CASES DECIDED IN THE HOUSE OF LORDS, ON APPEAL FROM THE COURTS OF SCOTLAND, 1824.

2 d Division.

No. 14.


Earl of Mansfield,     Appellant.— Shadwell—Murray

v.

James Wright, Esq.     Respondent.— Warren—Abercromby

March 17. 1824.

Lord Pitmilly.

Subject_Churchyard — Sepulchre. —

A clergyman and one of his sons having been buried in a spot adjacent to, and in front of, the parish church, where the minister had his burial-place; and the church having been transported to another part of the parish; and the area, with the burial-place, having been excambed and conveyed to one of the heritors, who included them in his pleasure-grounds;—Held, (affirming the judgment of the Court of Session), That a son of the clergyman was entitled to insist on having the graves protected by a fence; and that he and the other near relations were entitled to visit the graves at all proper times.

Prior to 1784 the parish-church of Scone stood on the Moot-Hill, near the old palace or abbey of Scone.
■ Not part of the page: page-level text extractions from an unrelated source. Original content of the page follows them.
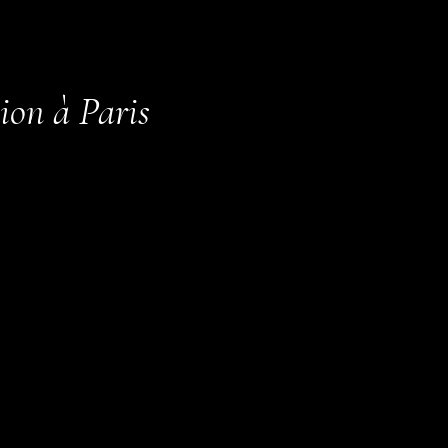
tion à Paris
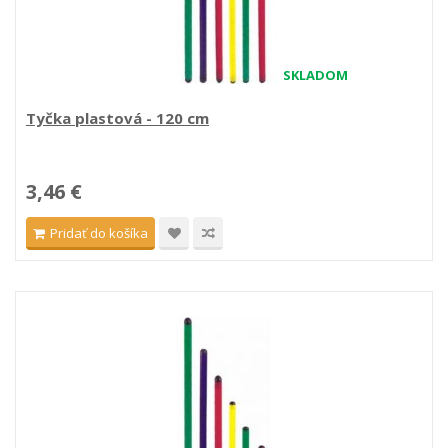
SKLADOM
Tyčka plastová - 120 cm
3,46 €
Pridať do košíka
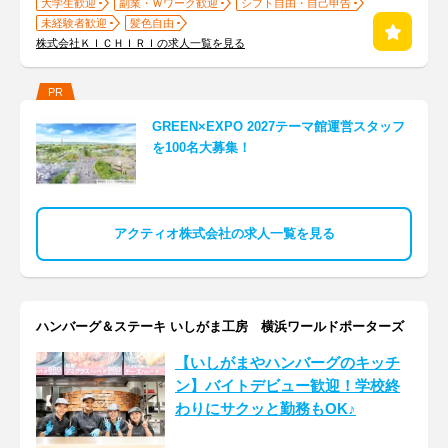
大学生歓迎
副業・Ｗワーク歓迎
シフト自由・自己申告
未経験者歓迎
髪色自由
株式会社ＫＩＣＨＩＲＩの求人一覧を見る
PR
GREEN×EXPO 2027テーマ館運営スタッフ
を100名大募集！
アクティオ株式会社の求人一覧を見る
ハンバーグ＆ステーキ いしがま工房 横浜ワールドポーターズ
【いしがまやハンバーグのキッチ
ン】バイトデビュー歓迎！学校終
わりにサクッと勤務もOK♪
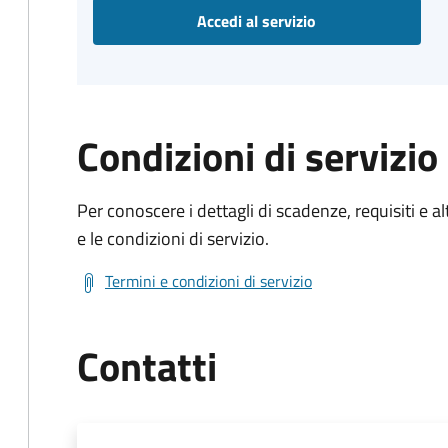
Accedi al servizio
Condizioni di servizio
Per conoscere i dettagli di scadenze, requisiti e al
e le condizioni di servizio.
Termini e condizioni di servizio
Contatti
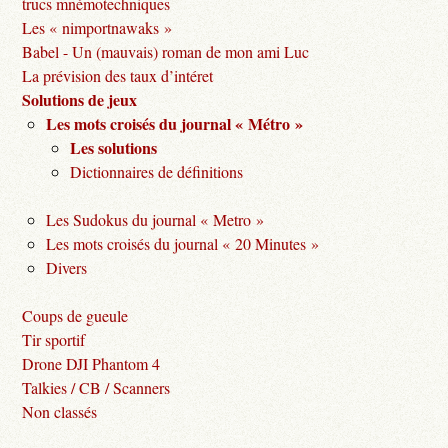
trucs mnémotechniques
Les « nimportnawaks »
Babel - Un (mauvais) roman de mon ami Luc
La prévision des taux d’intéret
Solutions de jeux
Les mots croisés du journal « Métro »
Les solutions
Dictionnaires de définitions
Les Sudokus du journal « Metro »
Les mots croisés du journal « 20 Minutes »
Divers
Coups de gueule
Tir sportif
Drone DJI Phantom 4
Talkies / CB / Scanners
Non classés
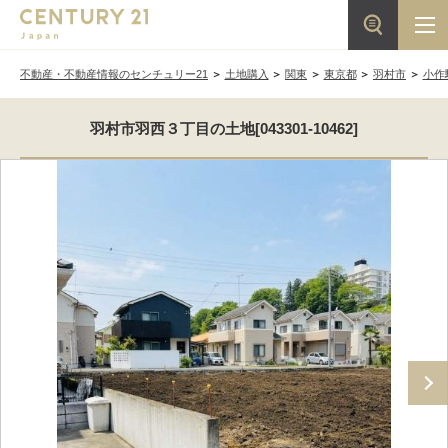
不動産・不動産情報のセンチュリー21
土地購入
関東
東京都
羽村市
小作
羽村市羽西３丁目の土地[043301-10462]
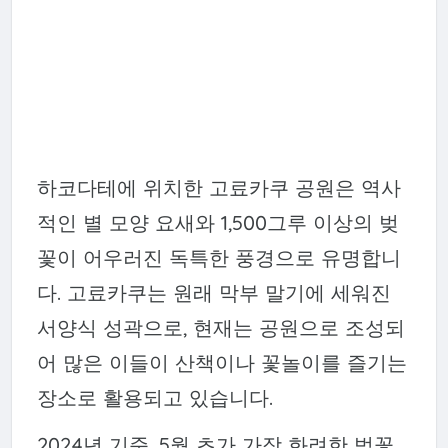
하코다테에 위치한 고료카쿠 공원은 역사
적인 별 모양 요새와 1,500그루 이상의 벚
꽃이 어우러진 독특한 풍경으로 유명합니
다. 고료카쿠는 원래 막부 말기에 세워진
서양식 성곽으로, 현재는 공원으로 조성되
어 많은 이들이 산책이나 꽃놀이를 즐기는
장소로 활용되고 있습니다.
2024년 기준, 5월 초가 가장 화려한 벚꽃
The churchyard was placed at the distance of 200 or 300 yards from it; but the minister of the parish had his burial-ground close by the church itself. In the above year the appellant's predecessor, David Viscount of Stormont, being desirous to extend his pleasure-grounds, and include within them the Moot-Hill, and to remove the church and churchyard, applied to the Presbytery of Perth for authority to do so, and to rebuild a new church in a more convenient situation. This was agreed to by the Presbytery; and an excambion was executed, whereby the area on which the church stood was exchanged for a piece of ground belonging to Lord Stormont, on which the new church was to be built; but it did not appear that any excambion was made in regard to the churchyard, which accordingly remained as formerly. In consequence of this arrangement a new church was built, and around it there was a piece of ground enclosed by a wall, which, it was alleged by the appellant, was the property of Lord Stormont. In 1793 the Rev. Mr Hunter, the then clergyman of the parish, died, and was buried in this piece of ground, and in front of the new church. He was succeeded by the Rev. John Wright, whose son Charles having died in 1794, was buried, as a member of the clergyman's family, in the same piece of ground; and Mr Wright himself having also died about the end of the same year, was buried close by his son.
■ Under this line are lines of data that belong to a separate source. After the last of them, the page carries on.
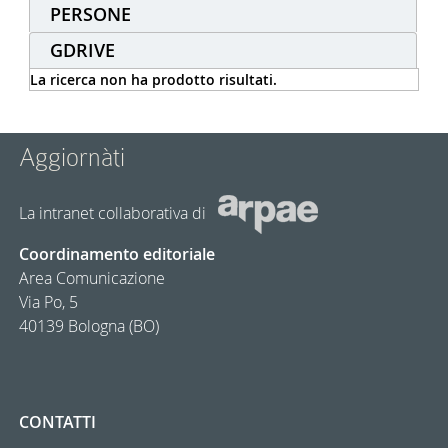
PERSONE
GDRIVE
La ricerca non ha prodotto risultati.
Aggiornàti
La intranet collaborativa di
Coordinamento editoriale
Area Comunicazione
Via Po, 5
40139 Bologna (BO)
CONTATTI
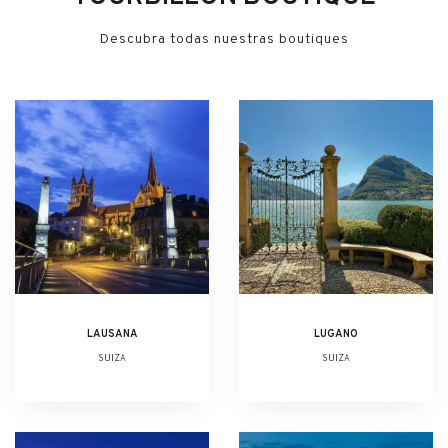
Descubra todas nuestras boutiques
LAUSANA
LUGANO
SUIZA
SUIZA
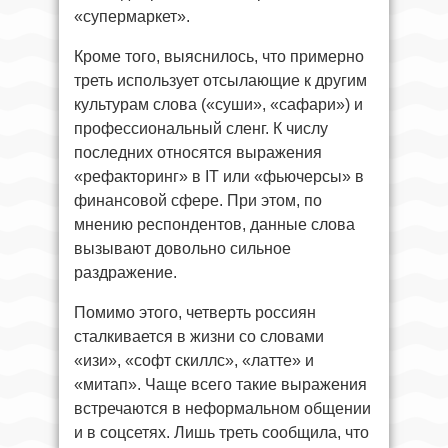
«супермаркет».
Кроме того, выяснилось, что примерно
треть использует отсылающие к другим
культурам слова («суши», «сафари») и
профессиональный сленг. К числу
последних относятся выражения
«рефакторинг» в IT или «фьючерсы» в
финансовой сфере. При этом, по
мнению респондентов, данные слова
вызывают довольно сильное
раздражение.
Помимо этого, четверть россиян
сталкивается в жизни со словами
«изи», «софт скиллс», «латте» и
«митап». Чаще всего такие выражения
встречаются в неформальном общении
и в соцсетях. Лишь треть сообщила, что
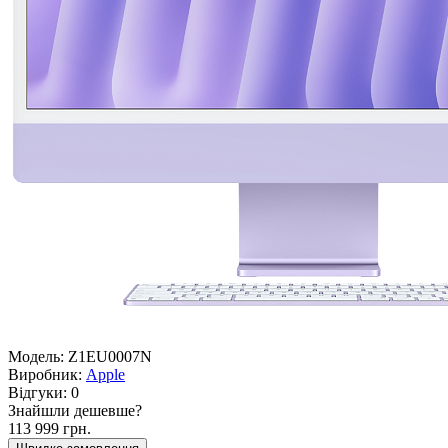
Модель:
Z1EU0007N
Виробник:
Apple
Відгуки:
0
Знайшли дешевше?
113 999 грн.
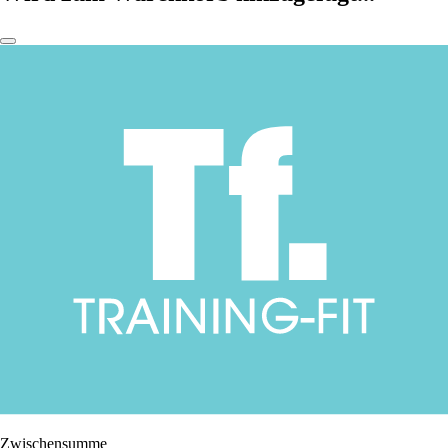
Zwischensumme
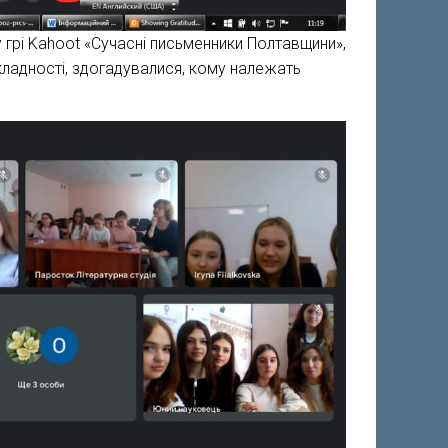
 грі Kahoot «Сучасні письменники Полтавщини»,
складності, здогадувалися, кому належать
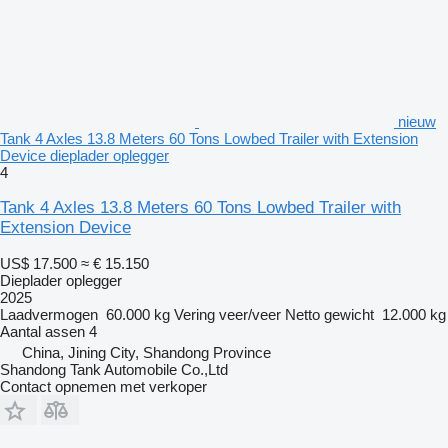
nieuw
Tank 4 Axles 13.8 Meters 60 Tons Lowbed Trailer with Extension
Device dieplader oplegger
4
Tank 4 Axles 13.8 Meters 60 Tons Lowbed Trailer with
Extension Device
US$ 17.500
≈ € 15.150
Dieplader oplegger
2025
Laadvermogen
60.000 kg
Vering
veer/veer
Netto gewicht
12.000 kg
Aantal assen
4
China, Jining City, Shandong Province
Shandong Tank Automobile Co.,Ltd
Contact opnemen met verkoper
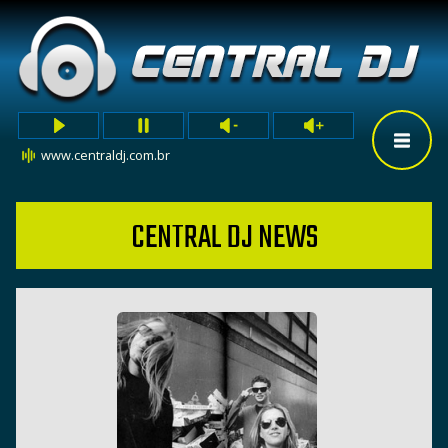
www.centraldj.com.br
CENTRAL DJ NEWS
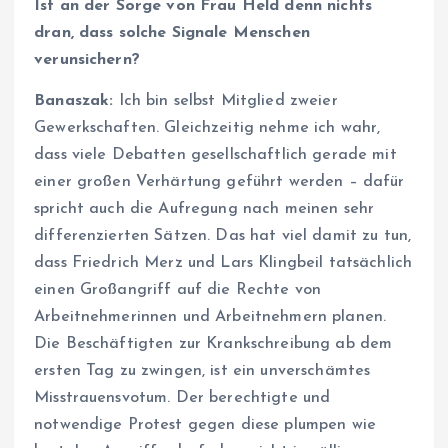
Ist an der Sorge von Frau Held denn nichts
dran, dass solche Signale Menschen
verunsichern?
Banaszak:
Ich bin selbst Mitglied zweier
Gewerkschaften. Gleichzeitig nehme ich wahr,
dass viele Debatten gesellschaftlich gerade mit
einer großen Verhärtung geführt werden – dafür
spricht auch die Aufregung nach meinen sehr
differenzierten Sätzen. Das hat viel damit zu tun,
dass Friedrich Merz und Lars Klingbeil tatsächlich
einen Großangriff auf die Rechte von
Arbeitnehmerinnen und Arbeitnehmern planen.
Die Beschäftigten zur Krankschreibung ab dem
ersten Tag zu zwingen, ist ein unverschämtes
Misstrauensvotum. Der berechtigte und
notwendige Protest gegen diese plumpen wie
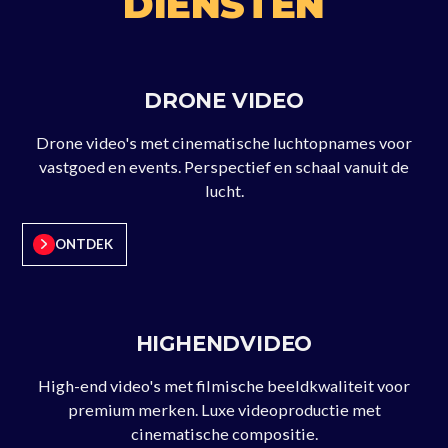
DIENSTEN
DRONE VIDEO
Drone video's met cinematische luchtopnames voor
vastgoed en events. Perspectief en schaal vanuit de
lucht.
ONTDEK
HIGHENDVIDEO
High-end video's met filmische beeldkwaliteit voor
premium merken. Luxe videoproductie met
cinematische compositie.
In 1804 the appellant, who had succeeded Lord Stormont, applied to the Presbytery for authority to remove the new church to another part of the parish, which was granted, and confirmed by a decree of the Court of Teinds. This decree, however, gave no authority to interfere with the churchyard, or any burial-place.

Page: 105

In virtue of it, the church, and the wall of the surrounding ground, was taken down, and a new church built in a different part of the parish. The area on which the church had been built, together with the surrounding ground, in which Mr Hunter, and the Rev. Mr Wright and his son, had been buried, were then enclosed as part of the appellant's pleasure-grounds, which he planted with trees and shrubbery.
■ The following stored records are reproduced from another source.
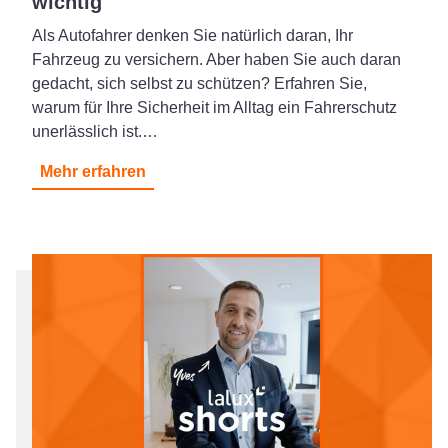
wichtig
Als Autofahrer denken Sie natürlich daran, Ihr
Fahrzeug zu versichern. Aber haben Sie auch daran
gedacht, sich selbst zu schützen? Erfahren Sie,
warum für Ihre Sicherheit im Alltag ein Fahrerschutz
unerlässlich ist.…
Mehr erfahren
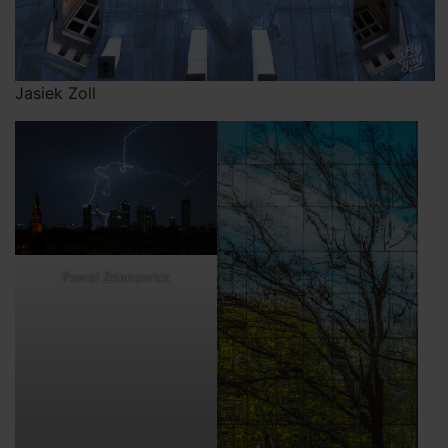
Jasiek Zoll
Paweł Zdanowicz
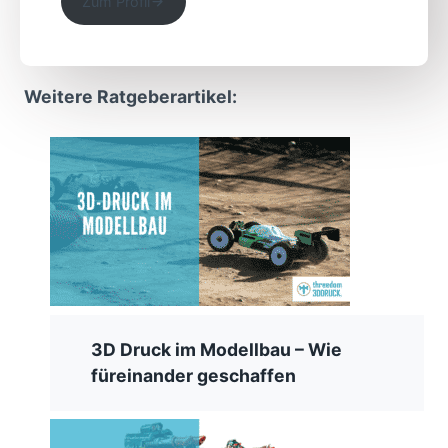
Zum Profil
Weitere Ratgeberartikel:
3D Druck im Modellbau – Wie
füreinander geschaffen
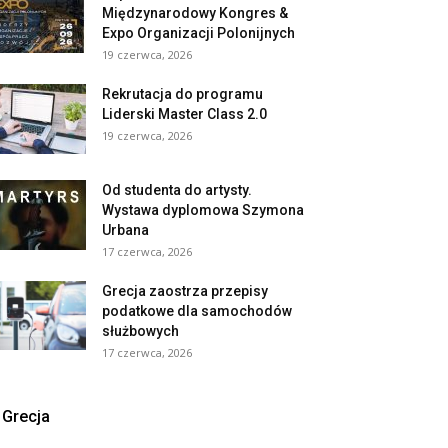
Międzynarodowy Kongres &
Expo Organizacji Polonijnych
19 czerwca, 2026
Rekrutacja do programu
Liderski Master Class 2.0
19 czerwca, 2026
Od studenta do artysty.
Wystawa dyplomowa Szymona
Urbana
17 czerwca, 2026
Grecja zaostrza przepisy
podatkowe dla samochodów
służbowych
17 czerwca, 2026
Grecja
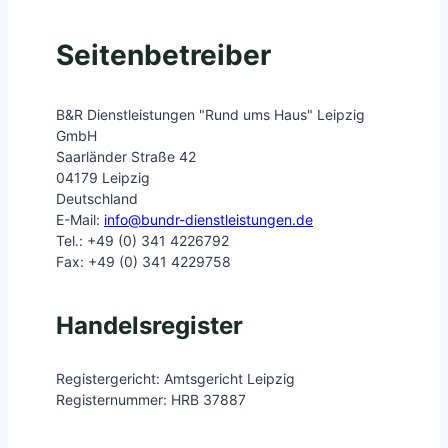
Seitenbetreiber
B&R Dienstleistungen "Rund ums Haus" Leipzig
GmbH
Saarländer Straße 42
04179 Leipzig
Deutschland
E-Mail:
info@bundr-dienstleistungen.de
Tel.: +49 (0) 341 4226792
Fax: +49 (0) 341 4229758
Handelsregister
Registergericht: Amtsgericht Leipzig
Registernummer: HRB 37887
In the meanwhile, the family of Mr Wright had removed to Edinburgh; but the respondent, his son, having visited Scone in 1817, and finding the graves of his father and brother unprotected, requested to be allowed to erect a fence around them, so as to prevent them from being intruded upon, and stated, that he conceived that he had a right to visit these graves at any time he thought fit. The appellant declined to allow the graves to be fenced round, but offered to place grave-stones or slabs upon them, and to grant permission to the respondent, or any of the family, to visit them, on leave being first asked. This, however, not being satisfactory to the respondent, he presented a petition to the Sheriff of Perthshire, in which he prayed him “to ordain his Lordship to rebuild the walls of the churchyard of Scone, in which the petitioner's father and brother were buried, and to restore the churchyard, with the gate and necessary access, in all respects, to the state and situation in which they were in the year 1794; or otherwise to grant warrant to, and authorize the petitioner, at his own expense, to erect and build an enclosure, with a gate in it, around the two graves of his late father and brother; and to ordain Lord Mansfield to give at all times free and open access thereto.” Answers having been lodged, the sheriff-depute pronounced this interlocutor:—

“Finds, that in the year 1794, when the church was removed from its then site, an excambion took place under the sanction of the Presbytery, by which a portion of the grass glebe belonging to the minister was conveyed to the Earl's father, the Viscount of Stormont, for the purpose of erecting a new church, and making a new churchyard, fit to accommodate the parish: Finds it admitted by the Earl, that though the old churchyard remains as the burying-ground for the parish, that in the ground surrounding the new church some persons were interred, and, amongst others, that the Rev. Mr Wright and his son were interred in that ground in the year 1795; but finds it not alleged that a purchase was made from the heritors of any part of this ground as the burying-ground, or that it was enclosed with a wall or rail, or in any way

Page: 106

separate from the rest of the burying-ground: Finds, that although every person dying within any parish is entitled to be buried within the churchyard belonging to the parish, yet this confers no right on the relations of the deceased to enclose the ground, or appropriate it exclusively to the use of the body so interred; but the interest of relations in that case extends no further than to see that the churchyard shall not be applied to any ordinary use: Finds, that the petitioner, as not being resident within the parish, neither claims, nor has a title to claim, any right to bury in the said burying-ground: Finds, in the year 1804 the church of Scone was again, by a decree of the Commissioners of Teinds, removed to its present situation; and that the ground around the former church, used as a burying-ground, occupied by the bodies of the Rev. Mr Wright and his son, and included in the respondent's policy, was protected from cattle, and never appropriated to tillage: Finds it averred by the Earl, and not denied by the petitioner, that the former offered to the petitioner to allow him, even at this distance of time, to cover the graves of his father and brother with slab-stones: Finds, under these circumstances, the application was unnecessary; therefore dismisses the petition, assoilzies the defender, and decerns.”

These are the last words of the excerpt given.